My first job was working with Exxon as an electrical engineer. It was part way through this job as I moved up through management with Exxon that I realized I wanted to go back to school to be a doctor and began that transition.
What piece of advice do you share with your team regularly?
I tell people to always do the right thing. We emphasize it in many ways, but those are the words, and how it is implemented is person-specific. If you disagree with another physician, then talk it out, and figure out why you disagree. Just do the right thing and when you do that, you will have more good days than bad ones.
What was your most fulfilling career moment?
I can think of two or three patient stories where I was intimately involved in patient care that led to very happy endings. That spans from a brand new baby that I got an airway on, to an elderly lady who couldn’t swallow due to cancer. The outcomes of those kinds of stories trumps everything else.
What is the best part of working here in the Bayou Region?
Moving to Houma from the West Bank of New Orleans, I find that there are a lot of similarities to what I grew up with.
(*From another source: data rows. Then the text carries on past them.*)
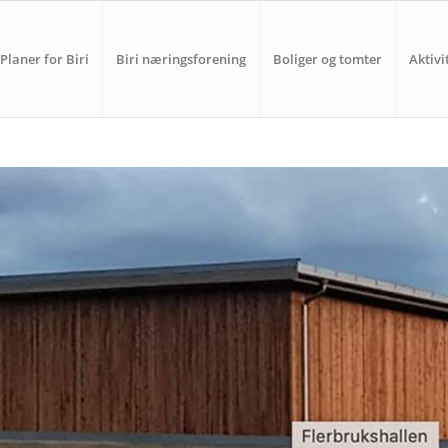
Planer for Biri
Biri næringsforening
Boliger og tomter
Aktivi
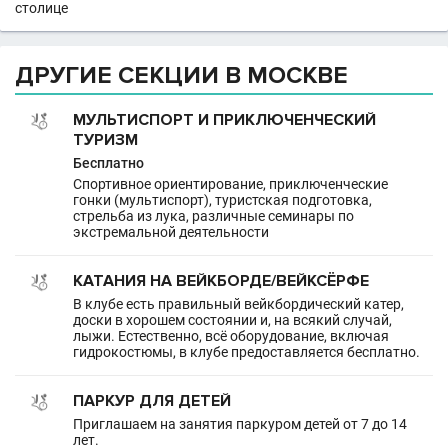
столице
ДРУГИЕ СЕКЦИИ В МОСКВЕ
МУЛЬТИСПОРТ И ПРИКЛЮЧЕНЧЕСКИЙ
ТУРИЗМ
Бесплатно
Спортивное ориентирование, приключенческие
гонки (мультиспорт), туристская подготовка,
стрельба из лука, различные семинары по
экстремальной деятельности
КАТАНИЯ НА ВЕЙКБОРДЕ/ВЕЙКСЁРФЕ
В клубе есть правильный вейкбордический катер,
доски в хорошем состоянии и, на всякий случай,
лыжи. Естественно, всё оборудование, включая
гидрокостюмы, в клубе предоставляется бесплатно.
ПАРКУР ДЛЯ ДЕТЕЙ
Приглашаем на занятия паркуром детей от 7 до 14
лет.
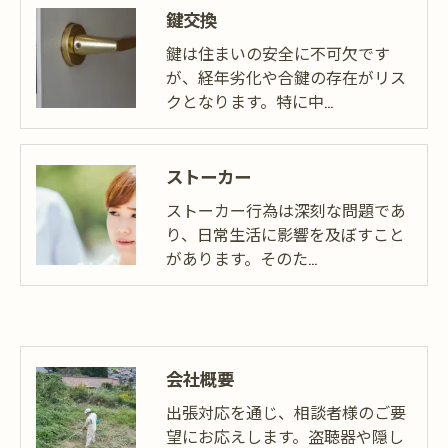
鍵交換
鍵は住まいの安全に不可欠です
が、経年劣化や合鍵の存在がリス
クとなります。特に中…
ストーカー
ストーカー行為は深刻な問題であ
り、日常生活に影響を及ぼすこと
があります。そのた…
会社概要
出張対応を通じ、相談者様のご要
望にお応えします。盗聴器や隠し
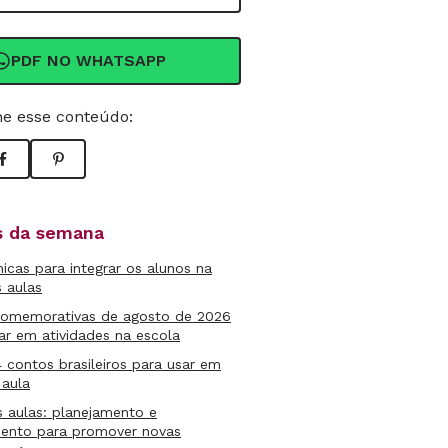
PDF NO WHATSAPP
e esse conteúdo:
as da semana
micas para integrar os alunos na
s aulas
comemorativas de agosto de 2026
ar em atividades na escola
4 contos brasileiros para usar em
 aula
s aulas: planejamento e
mento para promover novas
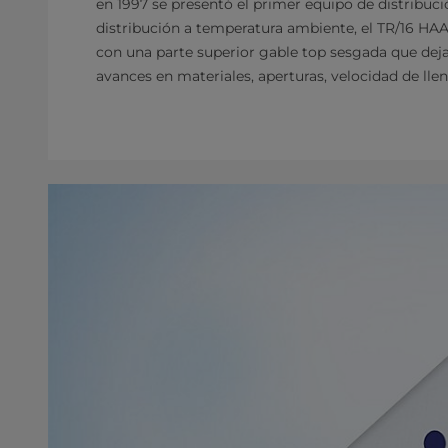
en 1997 se presentó el primer equipo de distribuc
distribución a temperatura ambiente, el TR/16 HAA
con una parte superior gable top sesgada que deja
avances en materiales, aperturas, velocidad de ll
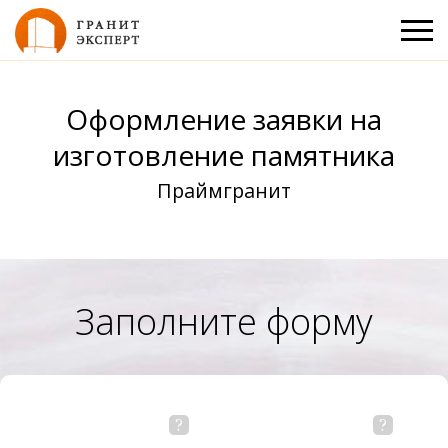
Оформление заявки на
изготовление памятника
Праймгранит
Заполните форму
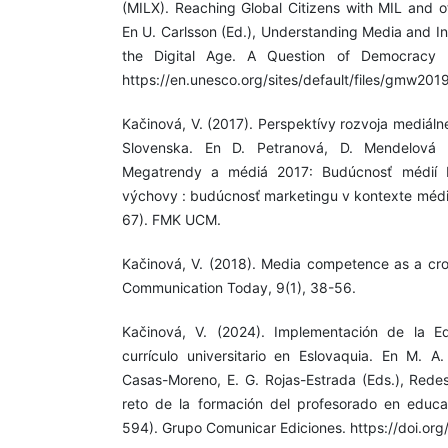
(MILX). Reaching Global Citizens with MIL and o
En U. Carlsson (Ed.), Understanding Media and In
the Digital Age. A Question of Democracy 
https://en.unesco.org/sites/default/files/gmw201
Kačinová, V. (2017). Perspektívy rozvoja mediál
Slovenska. En D. Petranová, D. Mendelová 
Megatrendy a médiá 2017: Budúcnosť médií II
výchovy : budúcnosť marketingu v kontexte médií
67). FMK UCM.
Kačinová, V. (2018). Media competence as a cro
Communication Today, 9(1), 38-56.
Kačinová, V. (2024). Implementación de la E
currículo universitario en Eslovaquia. En M. A
Casas-Moreno, E. G. Rojas-Estrada (Eds.), Redes
reto de la formación del profesorado en educa
594). Grupo Comunicar Ediciones. https://doi.o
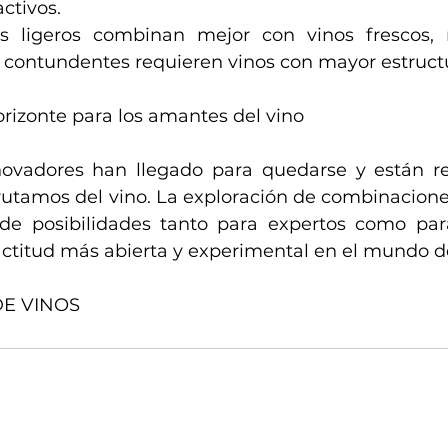
activos.
os ligeros combinan mejor con vinos frescos, 
 contundentes requieren vinos con mayor estruct
izonte para los amantes del vino
ovadores han llegado para quedarse y están red
rutamos del vino. La exploración de combinacione
e posibilidades tanto para expertos como para 
titud más abierta y experimental en el mundo de
DE VINOS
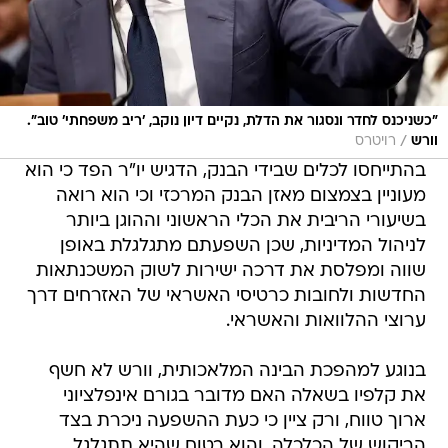
"כשניכנס לחדר ונסגור את הדלת, נקיים דיון נוקב, 'ריב משפחתי' טוב".
/
וורש
רויטרס
בהתייחסו לכלים שבידי הבנק, הדגיש יו"ר הפד כי הוא
מעוניין בצמצום מאזן הבנק המרכזי וכי הוא רואה
בשיעורי הריבית את הכלי הראשוני וההוגן ביותר
לניהול המדיניות, שכן השפעתם מתגלגלת באופן
שווה ומפלסת את דרכה ישירות לשוק המשכנתאות
החדשות ולחובות כרטיסי האשראי של האזרחים דרך
ערוצי ההלוואות והאשראי.
בנוגע למהפכת הבינה המלאכותית, וורש לא חשף
את קלפיו בשאלה האם מדובר בגורם אינפלציוני
ארוך טווח, ורק ציין כי כעת ההשפעה ניכרת בצד
הביקוש של הכלכלה, והוא בטוח שהיא תתגלגל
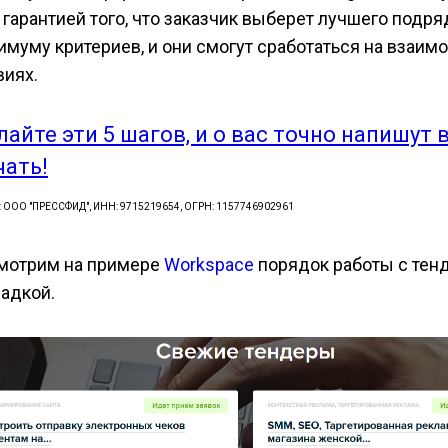
 гарантией того, что заказчик выберет лучшего подря
имуму критериев, и они смогут сработаться на взаи
виях.
лайте эти 5 шагов, и о вас точно напишут 
чать!
: ООО "ПРЕССФИД", ИНН: 9715219654, ОГРН: 1157746902961
мотрим на примере
Workspace
порядок работы с тен
адкой.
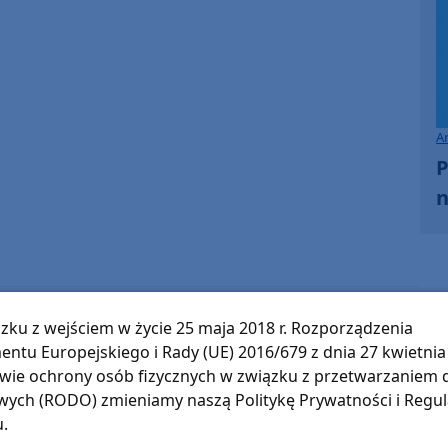
A
P
n
zku z wejściem w życie 25 maja 2018 r. Rozporządzenia
Stanisław Kamiński
entu Europejskiego i Rady (UE) 2016/679 z dnia 27 kwietnia 
Pokaż e-mail
wie ochrony osób fizycznych w związku z przetwarzaniem
ych (RODO) zmieniamy naszą Politykę Prywatności i Regu
u.
O tej sprawie usłyszysz też w radiu Weekend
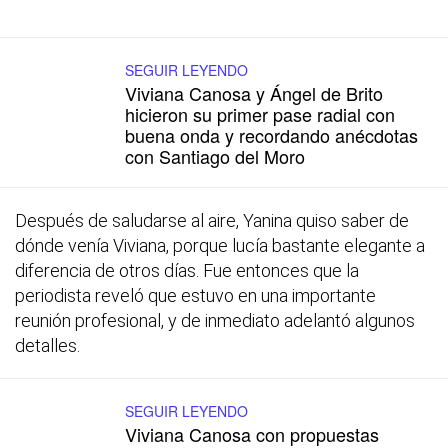
SEGUIR LEYENDO
Viviana Canosa y Ángel de Brito
hicieron su primer pase radial con
buena onda y recordando anécdotas
con Santiago del Moro
Después de saludarse al aire, Yanina quiso saber de
dónde venía Viviana, porque lucía bastante elegante a
diferencia de otros días. Fue entonces que la
periodista reveló que estuvo en una importante
reunión profesional, y de inmediato adelantó algunos
detalles.
SEGUIR LEYENDO
Viviana Canosa con propuestas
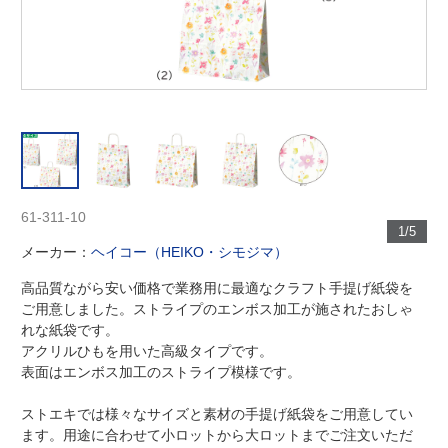
61-311-10
1/5
メーカー：
ヘイコー（HEIKO・シモジマ）
高品質ながら安い価格で業務用に最適なクラフト手提げ紙袋を
ご用意しました。ストライプのエンボス加工が施されたおしゃ
れな紙袋です。
アクリルひもを用いた高級タイプです。
表面はエンボス加工のストライプ模様です。
ストエキでは様々なサイズと素材の手提げ紙袋をご用意してい
ます。用途に合わせて小ロットから大ロットまでご注文いただ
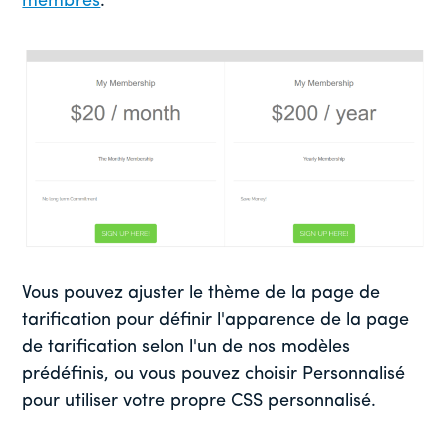
membres
.
Vous pouvez ajuster le thème de la page de
tarification pour définir l'apparence de la page
de tarification selon l'un de nos modèles
prédéfinis, ou vous pouvez choisir Personnalisé
pour utiliser votre propre CSS personnalisé.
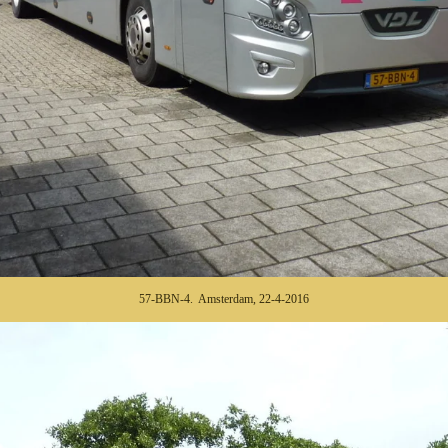
57-BBN-4. Amsterdam, 22-4-2016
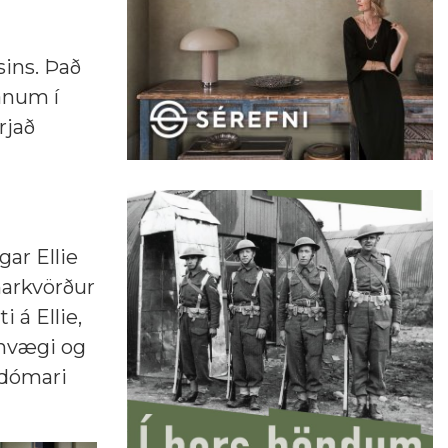
ins. Það
anum í
rjað
gar Ellie
markvörður
 á Ellie,
fnvægi og
 dómari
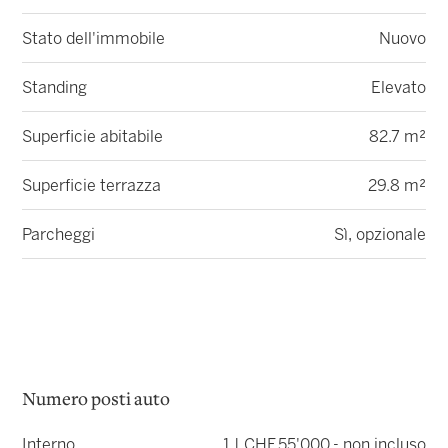
Stato dell'immobile
Nuovo
Standing
Elevato
Superficie abitabile
82.7 m²
Superficie terrazza
29.8 m²
Parcheggi
Sì, opzionale
Numero posti auto
Interno
1 | CHF 55'000.- non incluso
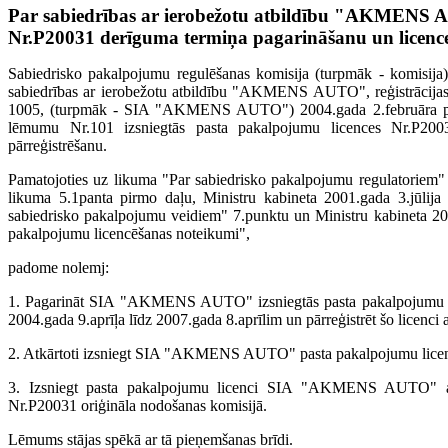
Par sabiedrības ar ierobežotu atbildību "AKMENS 
Nr.P20031 derīguma termiņa pagarināšanu un licence
Sabiedrisko pakalpojumu regulēšanas komisija (turpmāk - komisija) 
sabiedrības ar ierobežotu atbildību "AKMENS AUTO", reģistrācija
1005, (turpmāk - SIA "AKMENS AUTO") 2004.gada 2.februāra piet
lēmumu Nr.101 izsniegtās pasta pakalpojumu licences Nr.P200
pārreģistrēšanu.
Pamatojoties uz likuma "Par sabiedrisko pakalpojumu regulatoriem" 
likuma 5.1panta pirmo daļu, Ministru kabineta 2001.gada 3.jūlij
sabiedrisko pakalpojumu veidiem" 7.punktu un Ministru kabineta 20
pakalpojumu licencēšanas noteikumi",
padome nolemj:
1. Pagarināt SIA "AKMENS AUTO" izsniegtās pasta pakalpojumu l
2004.gada 9.aprīļa līdz 2007.gada 8.aprīlim un pārreģistrēt šo licenc
2. Atkārtoti izsniegt SIA "AKMENS AUTO" pasta pakalpojumu licen
3. Izsniegt pasta pakalpojumu licenci SIA "AKMENS AUTO" ar
Nr.P20031 oriģināla nodošanas komisijā.
Lēmums stājas spēkā ar tā pieņemšanas brīdi.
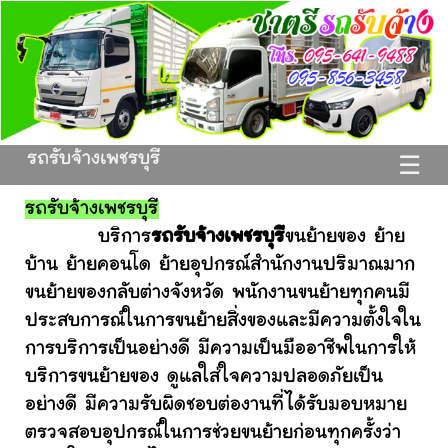
รถรับจ้างเพชรบุรี
☰
รถรับจ้างเพชรบุรี
บริการ
รถรับจ้างเพชรบุรี
ขนย้ายของ ย้าย
บ้าน ย้ายคอนโด ย้ายอุปกรณ์สำนักงานปริมาณมาก
ขนย้ายของกลับต่างจังหวัด พนักงานขนย้ายทุกคนมี
ประสบการณ์ในการขนย้ายสิ่งของและมีความตั้งใจใน
การบริการเป็นอย่างดี มีความเป็นมืออาชีพในการให้
บริการขนย้ายของ ดูแลใส่ใจความปลอดภัยเป็น
อย่างดี มีความรับผิดชอบต่องานที่ได้รับมอบหมาย
ตรวจสอบอุปกรณ์ในการช่วยขนย้ายก่อนทุกครั้งว่า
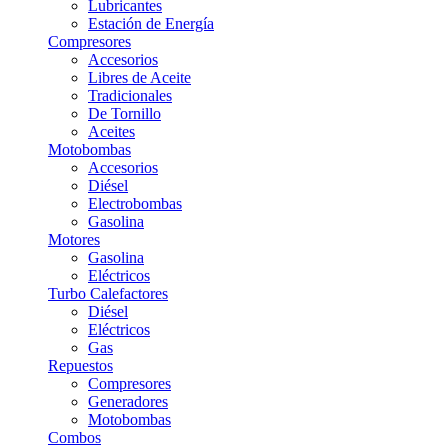
Lubricantes
Estación de Energía
Compresores
Accesorios
Libres de Aceite
Tradicionales
De Tornillo
Aceites
Motobombas
Accesorios
Diésel
Electrobombas
Gasolina
Motores
Gasolina
Eléctricos
Turbo Calefactores
Diésel
Eléctricos
Gas
Repuestos
Compresores
Generadores
Motobombas
Combos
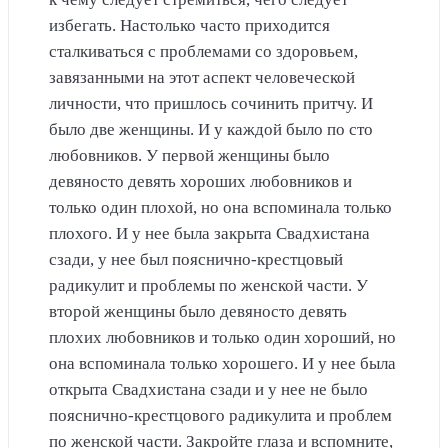
избегать. Настолько часто приходится
сталкиваться с проблемами со здоровьем,
завязанными на этот аспект человеческой
личности, что пришлось сочинить притчу. И
было две женщины. И у каждой было по сто
любовников. У первой женщины было
девяносто девять хороших любовников и
только один плохой, но она вспоминала только
плохого. И у нее была закрыта Свадхистана
сзади, у нее был пояснично-крестцовый
радикулит и проблемы по женской части. У
второй женщины было девяносто девять
плохих любовников и только один хороший, но
она вспоминала только хорошего. И у нее была
открыта Свадхистана сзади и у нее не было
пояснично-крестцового радикулита и проблем
по женской части. Закройте глаза и вспомните,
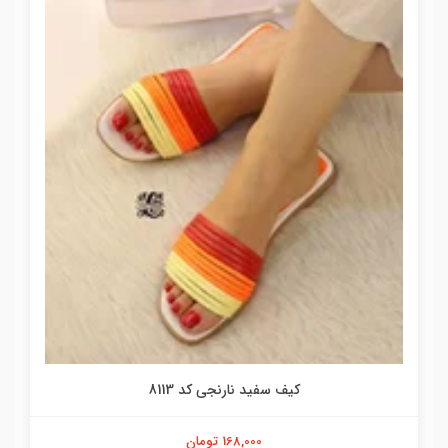
کیف سفید نارنجی کد 8113
168,000 تومان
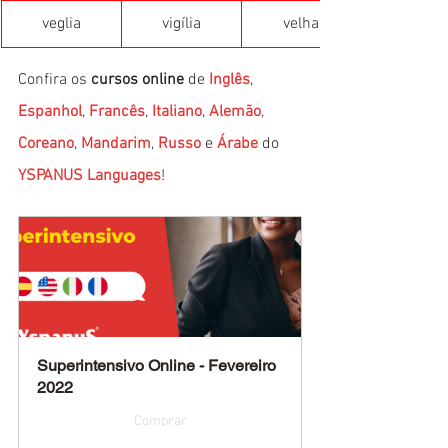
veglia
vigília
velha
Confira os 
cursos online
 de 
Inglês
, 
Espanhol
, 
Francês
, 
Italiano
, 
Alemão
, 
Coreano
, 
Mandarim
, 
Russo
 e 
Árabe
 do 
YSPANUS Languages
!
Superintensivo Online - Fevereiro 
2022
Comprar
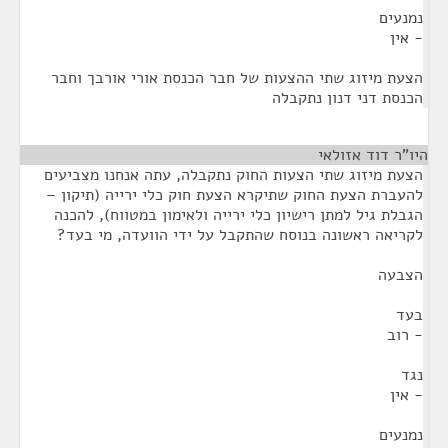
נמנעים
- אין
הצעת מיזוג שתי ההצעות של חבר הכנסת אורי אורבך וחבר
הכנסת דני דנון נתקבלה
היו"ר דוד אזולאי
¶
הצעת מיזוג שתי הצעות החוק נתקבלה, עתה אנחנו מצביעים
להעברת הצעת החוק שתיקרא הצעת חוק כלי ירייה (תיקון –
הגבלת גיל למתן רישיון כלי ירייה ולאימון במטווח), להכנה
לקריאה ראשונה בנוסח שהתקבל על ידי הוועדה, מי בעד?
הצבעה
בעד
- רוב
נגד
- אין
נמנעים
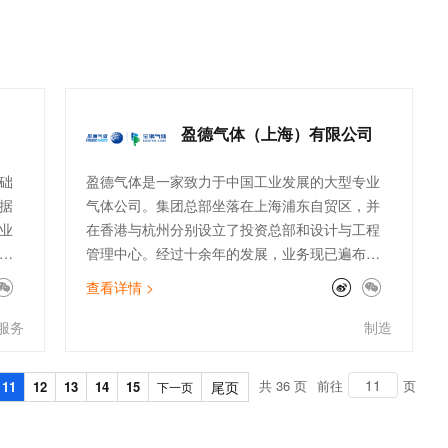
的过
佳实践为我们权限体系优化提供了较完善的解决方
t.diy 一步搞定创意建站
构建大模型应用的安全防护体系
案，特别是在大数据产品应用过程中，我们参考了
通过自然语言交互简化开发流程,全栈开发支持
通过阿里云安全产品对 AI 应用进行安全防护
最佳实践，顺利完成了AK整合，更加有效地保证云
上资产安全。在亲宝宝视频图片转码及鉴黄业务
中，我们经常在节假日，周末会遇到流量高峰，为
充分利用集群弹性资源，我们参考了基于ECI的
盈德气体（上海）有限公司
ACK集群高弹性架构最佳实践，快速实现基于ECI
的serverless改造，帮助我们打造高效业务的同时
础
盈德气体是一家致力于中国工业发展的大型专业
合理降低了研发成本，感谢阿里云最佳实践团队。
据
气体公司。集团总部坐落在上海浦东自贸区，并
业
在香港与杭州分别设立了投资总部和设计与工程
上
管理中心。经过十余年的发展，业务现已遍布全
、
国、远至海外。盈德气体专注于大型现场、清洁
查看详情 >
能源、零售及盈德工程业务的发展，以现场管道
建
与液体供气等方式，供应氧、氮、氩等高品质工
服务
制造
创
业气体产品，并提供基于氢气及一氧化碳的合成
的到
气清洁能源解决方案，助力冶金、化工、半导
共 36 页
前往
页
11
12
13
14
15
尾页
下一页
数
体、电子、光伏、食品、医疗健康、新材料、能
源、环保等行业发展在诸多与国民经济紧密相连
态
的领域中持续创造价值。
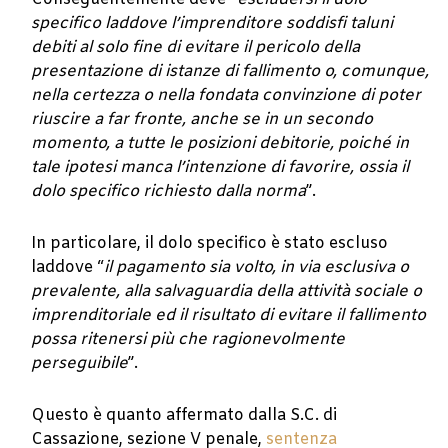
specifico laddove l’imprenditore soddisfi taluni
debiti al solo fine di evitare il pericolo della
presentazione di istanze di fallimento o, comunque,
nella certezza o nella fondata convinzione di poter
riuscire a far fronte
, anche se in un secondo
momento
,
a tutte le posizioni debitorie
, poiché in
tale ipotesi manca l’intenzione di favorire, ossia il
dolo specifico richiesto dalla norma
”.
In particolare, il dolo specifico è stato escluso
laddove “
il pagamento sia volto, in via esclusiva o
prevalente, alla salvaguardia della attività sociale o
imprenditoriale
ed il risultato di evitare il fallimento
possa ritenersi più che ragionevolmente
perseguibile
”.
Questo è quanto affermato dalla S.C. di
Cassazione, sezione V penale,
sentenza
It has made it easier to transition from one location to the other for me.
Who are your greatest influencers?
There are two people that provided the influence that led me down this path. My uncle, who owns a family practice in west Texas, is someone whose accomplishments I have always looked up to. Later in my career, Dr. Frank Riddick, who was Chief Executive Officer of Ochsner, was one of my closest friends and mentors until he passed away. His wisdom and his advice gave me great insight into what needed to be done.
How are you going to impact the Bayou Region in 2023?
Well, we are going to continue our work– we are a multi-speciality medical practice so we see lots of patients and deliver many needed services. From a personal standpoint, I will continue to serve as the President of the Terrebonne Economic Development Association (TEDA), and I am hoping to stay involved in the Association and the board as long as I can. I think that between our practice and TEDA, we have a lot of potential to help make Terrebonne Parish a better place.